### WORK INSTRUCTION
Within this listing, how many lines carry the string "badawczych"? State the number only.

### DATA SUPPLIED
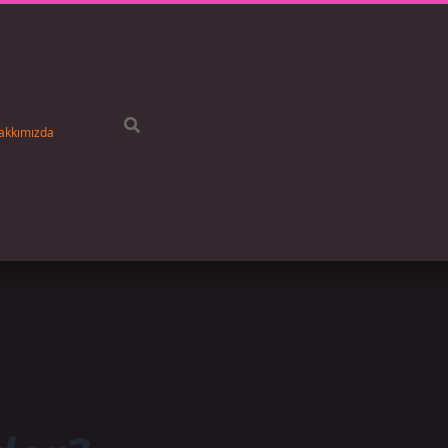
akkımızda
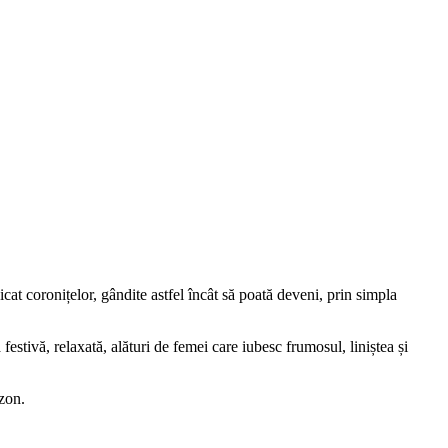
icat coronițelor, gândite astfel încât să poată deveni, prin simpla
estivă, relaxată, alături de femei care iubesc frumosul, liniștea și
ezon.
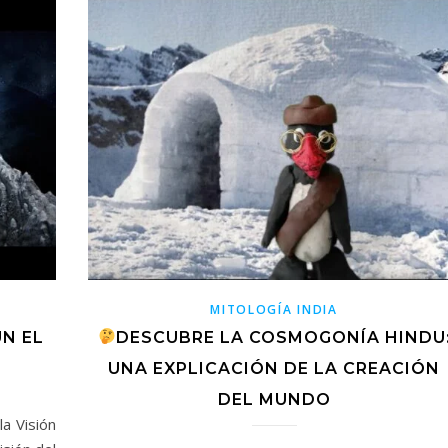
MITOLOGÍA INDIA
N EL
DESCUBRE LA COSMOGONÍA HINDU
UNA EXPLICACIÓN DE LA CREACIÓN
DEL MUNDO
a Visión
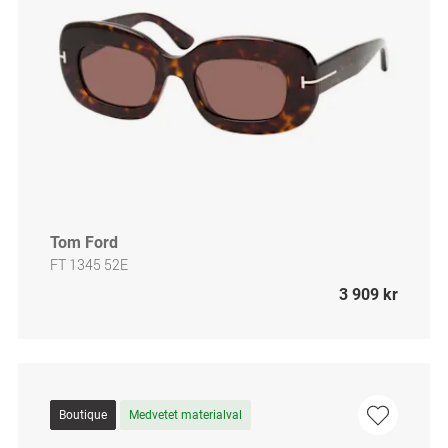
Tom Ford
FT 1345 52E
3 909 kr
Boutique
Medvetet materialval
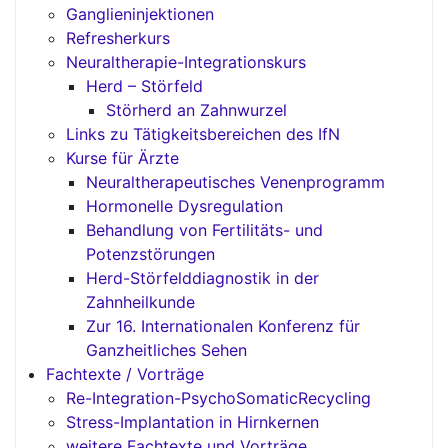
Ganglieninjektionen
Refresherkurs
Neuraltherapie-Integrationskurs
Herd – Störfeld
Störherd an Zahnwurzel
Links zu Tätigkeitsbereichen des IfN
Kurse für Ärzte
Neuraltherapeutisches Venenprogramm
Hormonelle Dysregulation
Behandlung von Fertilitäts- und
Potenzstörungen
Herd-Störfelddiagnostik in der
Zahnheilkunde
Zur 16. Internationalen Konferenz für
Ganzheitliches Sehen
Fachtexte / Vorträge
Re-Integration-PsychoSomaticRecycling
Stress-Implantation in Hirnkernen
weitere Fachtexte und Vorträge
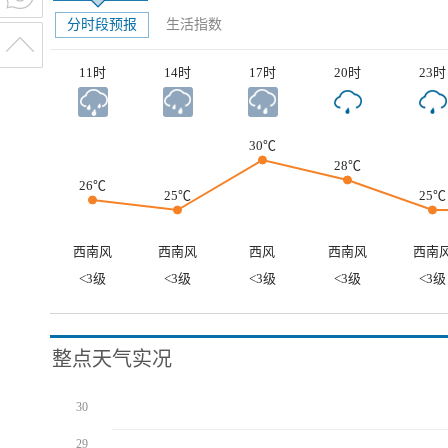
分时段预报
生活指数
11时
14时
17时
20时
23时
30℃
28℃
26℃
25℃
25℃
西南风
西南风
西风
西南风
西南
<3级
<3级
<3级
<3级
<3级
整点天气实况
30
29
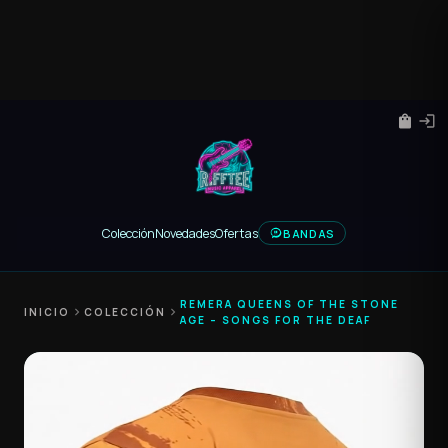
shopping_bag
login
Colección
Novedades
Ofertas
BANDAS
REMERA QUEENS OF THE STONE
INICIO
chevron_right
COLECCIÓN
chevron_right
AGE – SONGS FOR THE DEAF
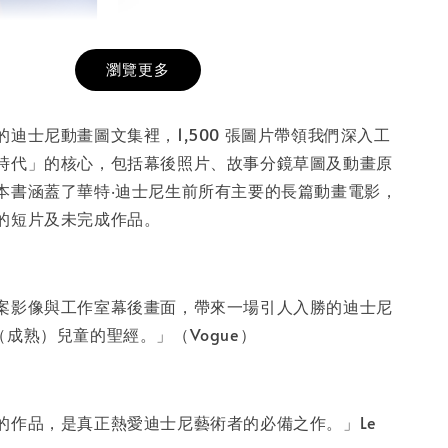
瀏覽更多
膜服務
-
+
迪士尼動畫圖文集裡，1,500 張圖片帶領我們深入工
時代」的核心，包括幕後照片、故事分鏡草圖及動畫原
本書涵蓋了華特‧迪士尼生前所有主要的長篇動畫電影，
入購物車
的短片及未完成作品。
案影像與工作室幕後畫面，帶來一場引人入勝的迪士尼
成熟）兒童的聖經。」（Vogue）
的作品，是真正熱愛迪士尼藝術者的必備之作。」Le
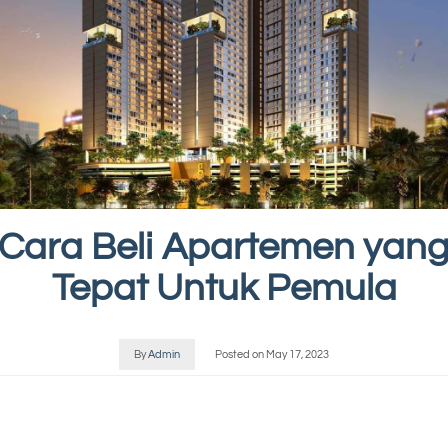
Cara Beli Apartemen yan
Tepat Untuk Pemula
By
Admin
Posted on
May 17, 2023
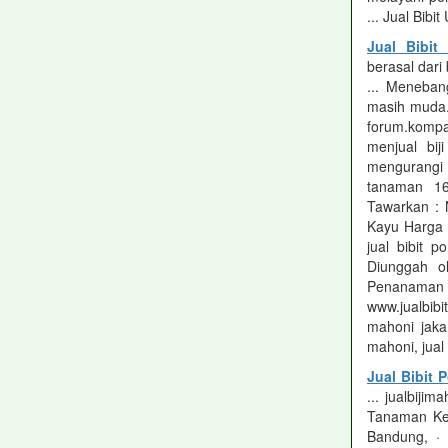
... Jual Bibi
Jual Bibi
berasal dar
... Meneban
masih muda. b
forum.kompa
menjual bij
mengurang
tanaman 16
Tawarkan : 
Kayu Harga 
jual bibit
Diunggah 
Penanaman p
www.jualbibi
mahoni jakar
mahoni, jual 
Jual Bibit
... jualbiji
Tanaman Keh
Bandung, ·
---
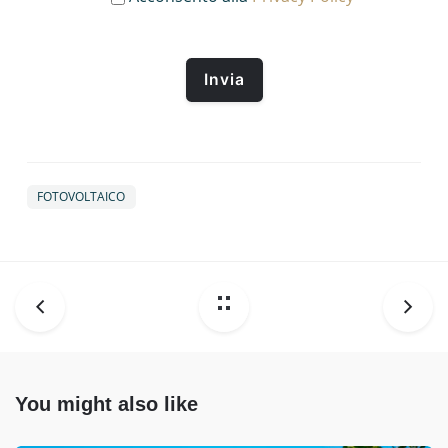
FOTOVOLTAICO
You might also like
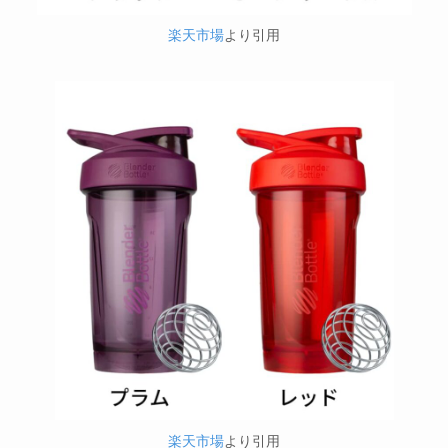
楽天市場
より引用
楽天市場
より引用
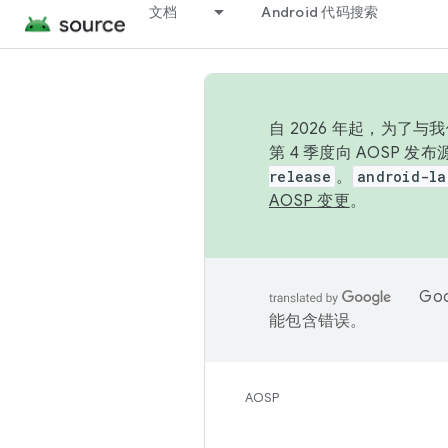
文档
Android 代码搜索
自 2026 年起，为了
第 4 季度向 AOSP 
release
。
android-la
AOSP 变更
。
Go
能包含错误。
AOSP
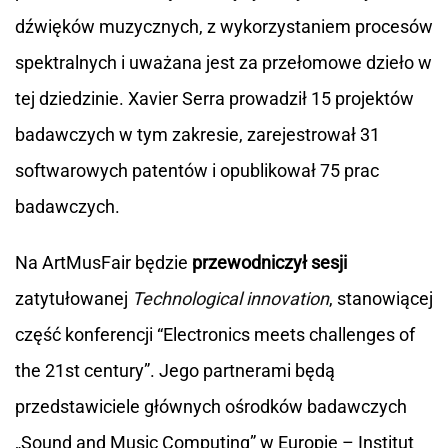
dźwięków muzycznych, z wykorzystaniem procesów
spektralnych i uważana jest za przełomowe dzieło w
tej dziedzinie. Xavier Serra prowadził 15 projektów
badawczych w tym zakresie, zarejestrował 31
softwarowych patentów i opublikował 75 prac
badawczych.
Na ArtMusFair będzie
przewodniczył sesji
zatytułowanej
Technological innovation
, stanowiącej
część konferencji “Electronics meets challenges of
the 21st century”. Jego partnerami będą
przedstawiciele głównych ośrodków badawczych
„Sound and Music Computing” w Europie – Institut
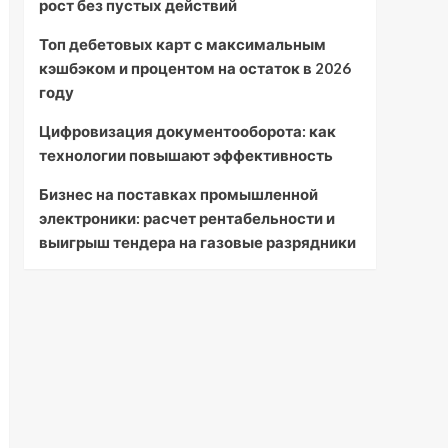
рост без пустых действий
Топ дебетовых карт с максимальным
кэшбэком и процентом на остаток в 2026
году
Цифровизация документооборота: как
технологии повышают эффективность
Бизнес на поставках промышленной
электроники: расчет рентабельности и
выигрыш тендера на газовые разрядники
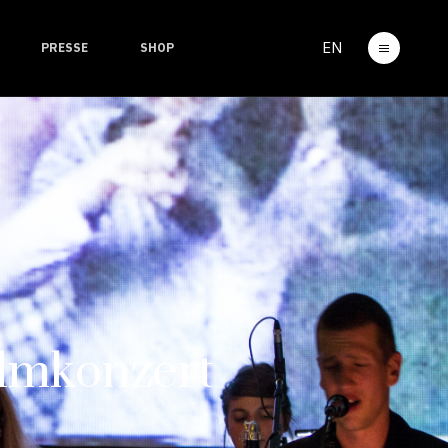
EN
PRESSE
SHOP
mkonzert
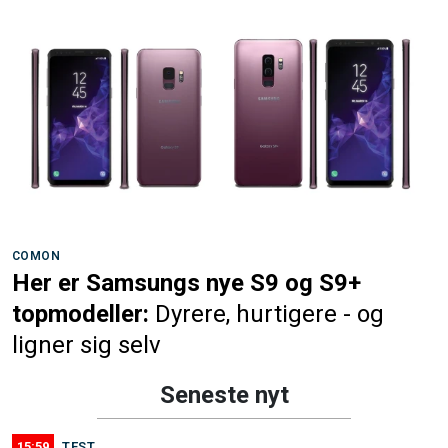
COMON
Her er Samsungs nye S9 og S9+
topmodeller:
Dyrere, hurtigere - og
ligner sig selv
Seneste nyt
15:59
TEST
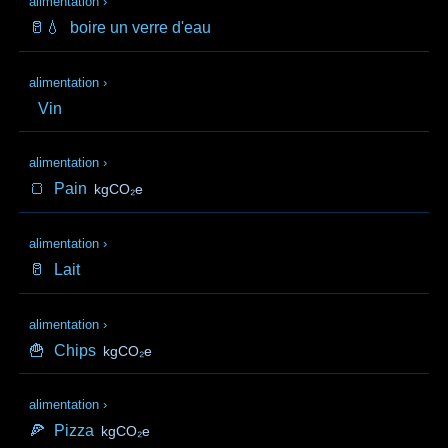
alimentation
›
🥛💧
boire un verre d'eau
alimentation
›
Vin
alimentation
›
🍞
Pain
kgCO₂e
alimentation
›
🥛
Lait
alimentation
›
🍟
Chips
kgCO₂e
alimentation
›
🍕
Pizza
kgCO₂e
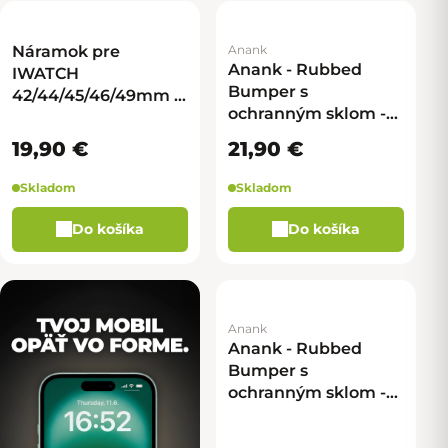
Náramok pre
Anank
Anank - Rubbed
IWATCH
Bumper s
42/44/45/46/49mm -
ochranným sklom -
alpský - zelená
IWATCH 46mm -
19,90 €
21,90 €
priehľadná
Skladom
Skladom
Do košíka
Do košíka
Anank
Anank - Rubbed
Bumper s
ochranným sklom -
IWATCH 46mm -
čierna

### EXERCISE SOLUTION
3